(Task to complete)
Restate word for word the span of lines that opens with the line containing "НЕТ В НАЛИЧИИ" and closes with the last line of the material. Include both ends and nothing more.

(Records shown)
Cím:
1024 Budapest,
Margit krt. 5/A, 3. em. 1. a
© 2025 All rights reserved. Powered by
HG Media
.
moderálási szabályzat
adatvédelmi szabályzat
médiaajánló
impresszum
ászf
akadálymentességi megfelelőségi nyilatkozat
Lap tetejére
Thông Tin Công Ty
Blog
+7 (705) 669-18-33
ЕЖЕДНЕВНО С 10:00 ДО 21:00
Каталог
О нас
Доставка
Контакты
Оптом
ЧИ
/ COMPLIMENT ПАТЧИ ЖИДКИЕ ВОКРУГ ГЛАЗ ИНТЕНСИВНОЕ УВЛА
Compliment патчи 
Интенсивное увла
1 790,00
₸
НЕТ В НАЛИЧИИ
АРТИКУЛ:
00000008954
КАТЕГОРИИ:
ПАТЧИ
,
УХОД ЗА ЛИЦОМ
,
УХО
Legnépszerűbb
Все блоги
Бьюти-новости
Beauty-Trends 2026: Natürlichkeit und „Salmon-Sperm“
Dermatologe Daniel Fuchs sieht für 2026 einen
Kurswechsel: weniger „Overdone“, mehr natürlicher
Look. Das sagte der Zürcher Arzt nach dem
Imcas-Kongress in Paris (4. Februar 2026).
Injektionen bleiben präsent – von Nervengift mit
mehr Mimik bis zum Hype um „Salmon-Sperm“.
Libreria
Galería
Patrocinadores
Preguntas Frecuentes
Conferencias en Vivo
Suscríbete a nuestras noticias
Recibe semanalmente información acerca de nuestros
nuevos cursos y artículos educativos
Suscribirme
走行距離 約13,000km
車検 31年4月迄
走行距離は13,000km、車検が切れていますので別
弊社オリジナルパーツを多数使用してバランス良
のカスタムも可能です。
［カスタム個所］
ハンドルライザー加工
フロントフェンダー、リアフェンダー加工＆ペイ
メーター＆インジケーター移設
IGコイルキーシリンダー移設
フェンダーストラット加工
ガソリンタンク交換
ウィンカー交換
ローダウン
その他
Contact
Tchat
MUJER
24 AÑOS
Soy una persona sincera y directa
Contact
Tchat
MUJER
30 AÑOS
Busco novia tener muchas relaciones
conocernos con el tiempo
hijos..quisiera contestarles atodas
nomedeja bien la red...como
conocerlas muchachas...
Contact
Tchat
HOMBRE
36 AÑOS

(Exercise answer)
НЕТ В НАЛИЧИИ
АРТИКУЛ:
00000008954
КАТЕГОРИИ:
ПАТЧИ
,
УХОД ЗА ЛИЦОМ
,
УХО
Legnépszerűbb
Все блоги
Бьюти-новости
Beauty-Trends 2026: Natürlichkeit und „Salmon-Sperm“
Dermatologe Daniel Fuchs sieht für 2026 einen
Kurswechsel: weniger „Overdone“, mehr natürlicher
Look. Das sagte der Zürcher Arzt nach dem
Imcas-Kongress in Paris (4. Februar 2026).
Injektionen bleiben präsent – von Nervengift mit
mehr Mimik bis zum Hype um „Salmon-Sperm“.
Libreria
Galería
Patrocinadores
Preguntas Frecuentes
Conferencias en Vivo
Suscríbete a nuestras noticias
Recibe semanalmente información acerca de nuestros
nuevos cursos y artículos educativos
Suscribirme
走行距離 約13,000km
車検 31年4月迄
走行距離は13,000km、車検が切れていますので別
弊社オリジナルパーツを多数使用してバランス良
のカスタムも可能です。
［カスタム個所］
ハンドルライザー加工
フロントフェンダー、リアフェンダー加工＆ペイ
メーター＆インジケーター移設
IGコイルキーシリンダー移設
フェンダーストラット加工
ガソリンタンク交換
ウィンカー交換
ローダウン
その他
Contact
Tchat
MUJER
24 AÑOS
Soy una persona sincera y directa
Contact
Tchat
MUJER
30 AÑOS
Busco novia tener muchas relaciones
conocernos con el tiempo
hijos..quisiera contestarles atodas
nomedeja bien la red...como
conocerlas muchachas...
Contact
Tchat
HOMBRE
36 AÑOS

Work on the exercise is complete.